▶ _Document layout analysis data_:
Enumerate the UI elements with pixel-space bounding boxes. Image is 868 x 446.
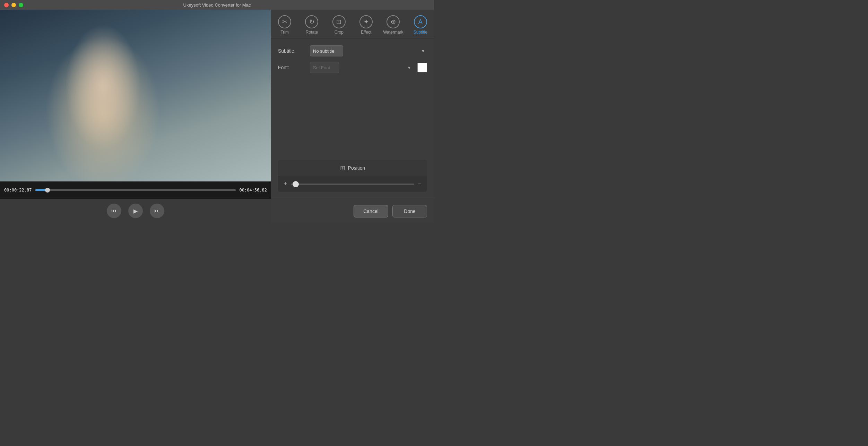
tab-effect-label: Effect [361,30,371,35]
subtitle-label: Subtitle: [278,48,306,54]
close-button[interactable] [4,3,9,7]
video-preview [0,10,271,181]
position-label: Position [348,165,365,171]
play-button[interactable]: ▶ [128,204,143,218]
video-frame [0,10,271,181]
right-panel: ✂ Trim ↻ Rotate ⊡ Crop ✦ Effect ⊕ Waterm… [271,10,434,223]
video-panel: 00:00:22.87 00:04:56.82 ⏮ ▶ ⏭ [0,10,271,223]
tab-watermark-label: Watermark [383,30,403,35]
subtitle-select[interactable]: No subtitle [310,45,343,56]
position-section: ⊞ Position + − [278,160,427,192]
settings-area: Subtitle: No subtitle Font: Set Font [271,38,434,199]
cancel-button[interactable]: Cancel [354,205,388,217]
subtitle-select-wrapper: No subtitle [310,45,427,56]
progress-track[interactable] [35,189,236,191]
minimize-button[interactable] [11,3,16,7]
toolbar-tabs: ✂ Trim ↻ Rotate ⊡ Crop ✦ Effect ⊕ Waterm… [271,10,434,38]
tab-rotate-label: Rotate [306,30,318,35]
effect-icon: ✦ [359,15,373,28]
rotate-icon: ↻ [305,15,318,28]
crop-icon: ⊡ [332,15,346,28]
tab-effect[interactable]: ✦ Effect [353,12,380,38]
tab-rotate[interactable]: ↻ Rotate [298,12,325,38]
done-button[interactable]: Done [392,205,427,217]
position-icon: ⊞ [340,164,345,172]
trim-icon: ✂ [278,15,291,28]
tab-crop-label: Crop [335,30,344,35]
position-controls: + − [278,176,427,192]
timeline-bar: 00:00:22.87 00:04:56.82 [0,181,271,199]
watermark-icon: ⊕ [387,15,400,28]
font-row: Font: Set Font [278,62,427,73]
prev-button[interactable]: ⏮ [107,204,121,218]
subtitle-row: Subtitle: No subtitle [278,45,427,56]
tab-trim[interactable]: ✂ Trim [271,12,298,38]
total-time: 00:04:56.82 [239,188,267,193]
tab-trim-label: Trim [280,30,289,35]
app-title: Ukeysoft Video Converter for Mac [183,2,251,8]
font-label: Font: [278,65,306,70]
controls-bar: ⏮ ▶ ⏭ [0,199,271,223]
subtitle-icon: A [414,15,427,28]
bottom-bar: Cancel Done [271,199,434,223]
position-slider-thumb[interactable] [293,181,299,187]
main-content: 00:00:22.87 00:04:56.82 ⏮ ▶ ⏭ ✂ Trim ↻ R… [0,10,434,223]
position-slider-track[interactable] [291,184,415,185]
progress-thumb[interactable] [45,188,50,193]
font-select-wrapper: Set Font [310,62,413,73]
font-color-swatch[interactable] [417,63,427,72]
tab-crop[interactable]: ⊡ Crop [326,12,353,38]
maximize-button[interactable] [19,3,23,7]
titlebar: Ukeysoft Video Converter for Mac [0,0,434,10]
window-controls [4,3,23,7]
tab-subtitle[interactable]: A Subtitle [407,12,434,38]
tab-subtitle-label: Subtitle [414,30,427,35]
position-plus-button[interactable]: + [284,180,287,188]
current-time: 00:00:22.87 [4,188,32,193]
next-button[interactable]: ⏭ [150,204,164,218]
position-header: ⊞ Position [278,160,427,176]
tab-watermark[interactable]: ⊕ Watermark [380,12,407,38]
position-minus-button[interactable]: − [418,180,422,188]
font-select[interactable]: Set Font [310,62,339,73]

▶ _Task to complete_:
For the word "Ukeysoft", return every line of the records that holds it.

▶ _Response_:
app-title: Ukeysoft Video Converter for Mac [183,2,251,8]
titlebar: Ukeysoft Video Converter for Mac [0,0,434,10]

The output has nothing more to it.